[YOUR TASK]:
Restate every record exactly as it is written, while omitting the pictures it holds.

[DATASET EXTRACT]:
----------

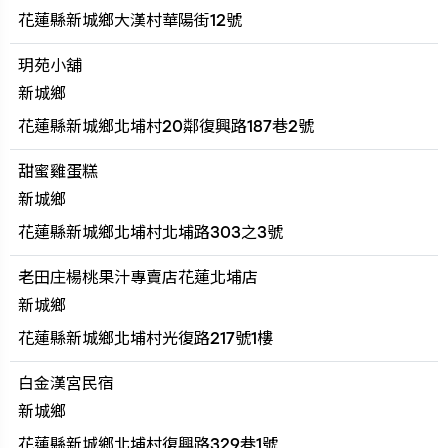
花蓮縣新城鄉大漢村華陽街12號
玥苑小舖
新城鄉
花蓮縣新城鄉北埔村20鄰復興路187巷2號
甜蜜雞蛋糕
新城鄉
花蓮縣新城鄉北埔村北埔路303之3號
老田庄楊桃果汁專賣店花蓮北埔店
新城鄉
花蓮縣新城鄉北埔村光復路217號1樓
白金漢宮民宿
新城鄉
花蓮縣新城鄉北埔村復興路329巷1號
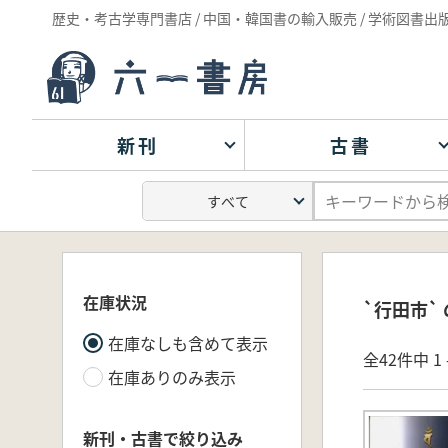
歴史・考古学専門書店 / 中国・韓国書の輸入販売 / 学術図書出
新刊
古書
在庫状況
`行田市`
在庫なしも含めて表示
全42件中 1 
在庫ありのみ表示
新刊・古書で絞り込み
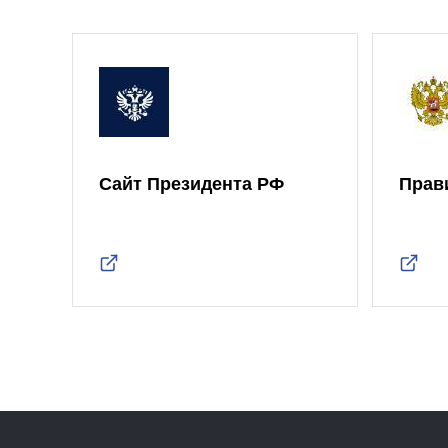
Сайт Президента РФ
Прав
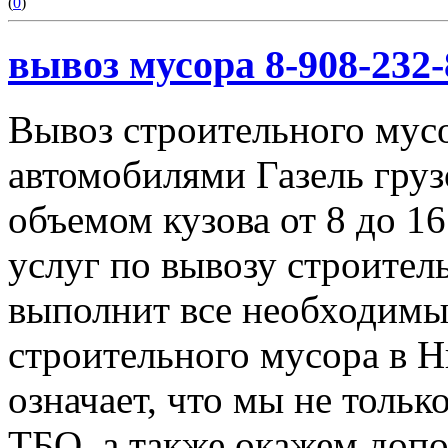
(
0
)
вывоз мусора 8-908-232-
Вывоз строительного мус
автомобилями Газель груз
объемом кузова от 8 до 1
услуг по вывозу строител
выполнит все необходимы
строительного мусора в 
означает, что мы не тольк
ТБО, а также окажем доп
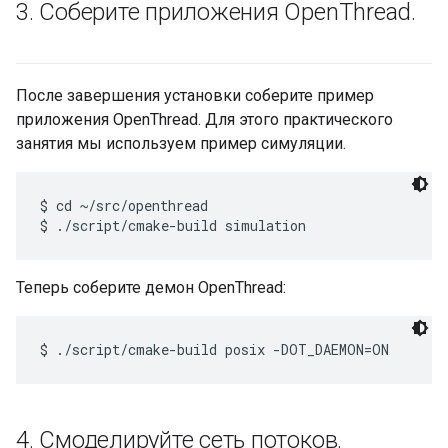
3
.
Соберите приложения Open
Thread
.
После завершения установки соберите пример
приложения OpenThread. Для этого практического
занятия мы используем пример симуляции.
$ cd ~/src/openthread

Теперь соберите демон OpenThread:
4
.
Смоделируйте сеть потоков
.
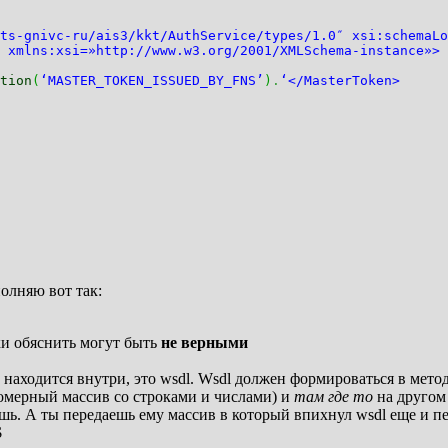
vc-ru/ais3/kkt/AuthService/types/1.0″ xsi:schemaLoca
 xmlns:xsi=»http://www.w3.org/2001/XMLSchema-instance»>
tion
(
‘MASTER_TOKEN_ISSUED_BY_FNS’
)
.
‘</MasterToken>
полняю вот так:
ки обяснить могут быть
не верными
о находится внутри, это wsdl. Wsdl должен формироваться в мет
омерный массив со строками и числами) и
там где то
на другом
аешь. А ты передаешь ему массив в который впихнул wsdl еще и 
$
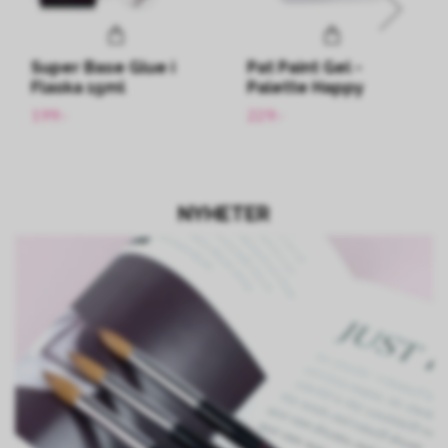
Super Base Glue i
Pat Paint Gel -
Flaska 15ml
Palette Happy
199:-
229:-
NYHETER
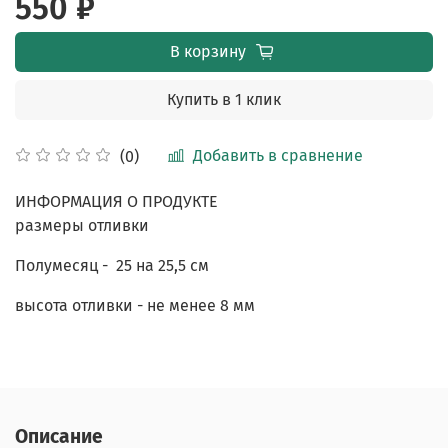
550 ₽
В корзину
Купить в 1 клик
Добавить в сравнение
(0)
ИНФОРМАЦИЯ О ПРОДУКТЕ
размеры отливки
Полумесяц - 25 на 25,5 см
высота отливки - не менее 8 мм
Описание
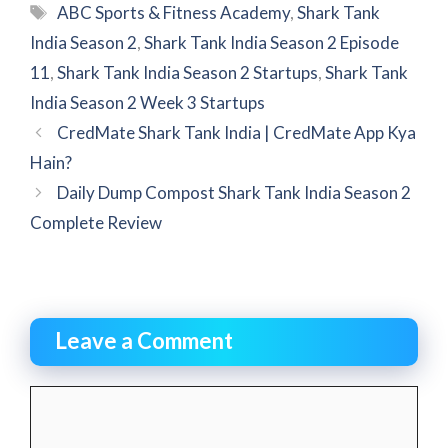
Tags
ABC Sports & Fitness Academy
,
Shark Tank
India Season 2
,
Shark Tank India Season 2 Episode
11
,
Shark Tank India Season 2 Startups
,
Shark Tank
India Season 2 Week 3 Startups
CredMate Shark Tank India | CredMate App Kya
Hain?
Daily Dump Compost Shark Tank India Season 2
Complete Review
Leave a Comment
Comment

----------

[SOLUTION]:
花蓮縣新城鄉大漢村華陽街12號
玥苑小舖
新城鄉
花蓮縣新城鄉北埔村20鄰復興路187巷2號
甜蜜雞蛋糕
新城鄉
花蓮縣新城鄉北埔村北埔路303之3號
老田庄楊桃果汁專賣店花蓮北埔店
新城鄉
花蓮縣新城鄉北埔村光復路217號1樓
白金漢宮民宿
新城鄉
花蓮縣新城鄉北埔村復興路329巷1號
歴史・考古学専門書店 / 中国・韓国書の輸入販売 / 学術図書出
新刊
古書
在庫状況
`行田市`
在庫なしも含めて表示
全42件中 1 
在庫ありのみ表示
新刊・古書で絞り込み
Сайт Президента РФ
Прав
(
0
)
вывоз мусора 8-908-232-
Вывоз строительного мус
автомобилями Газель груз
объемом кузова от 8 до 1
услуг по вывозу строител
выполнит все необходимы
строительного мусора в 
означает, что мы не тольк
ТБО, а также окажем доп
3
.
Соберите приложения Open
Thread
.
После завершения установки соберите пример
приложения OpenThread. Для этого практического
занятия мы используем пример симуляции.
$ cd ~/src/openthread

Теперь соберите демон OpenThread:
4
.
Смоделируйте сеть потоков
.
vc-ru/ais3/kkt/AuthService/types/1.0″ xsi:schemaLoca
 xmlns:xsi=»http://www.w3.org/2001/XMLSchema-instance»>
tion
(
‘MASTER_TOKEN_ISSUED_BY_FNS’
)
.
‘</MasterToken>
полняю вот так:
ки обяснить могут быть
не верными
о находится внутри, это wsdl. Wsdl должен формироваться в мет
омерный массив со строками и числами) и
там где то
на другом
аешь. А ты передаешь ему массив в который впихнул wsdl еще и 
$
Super Base Glue i
Pat Paint Gel -
Flaska 15ml
Palette Happy
199:-
229:-
NYHETER
550 ₽
В корзину
Купить в 1 клик
Добавить в сравнение
(0)
ИНФОРМАЦИЯ О ПРОДУКТЕ
размеры отливки
Полумесяц - 25 на 25,5 см
высота отливки - не менее 8 мм
Описание
Tags
ABC Sports & Fitness Academy
,
Shark Tank
India Season 2
,
Shark Tank India Season 2 Episode
11
,
Shark Tank India Season 2 Startups
,
Shark Tank
India Season 2 Week 3 Startups
CredMate Shark Tank India | CredMate App Kya
Hain?
Daily Dump Compost Shark Tank India Season 2
Complete Review
Leave a Comment
Comment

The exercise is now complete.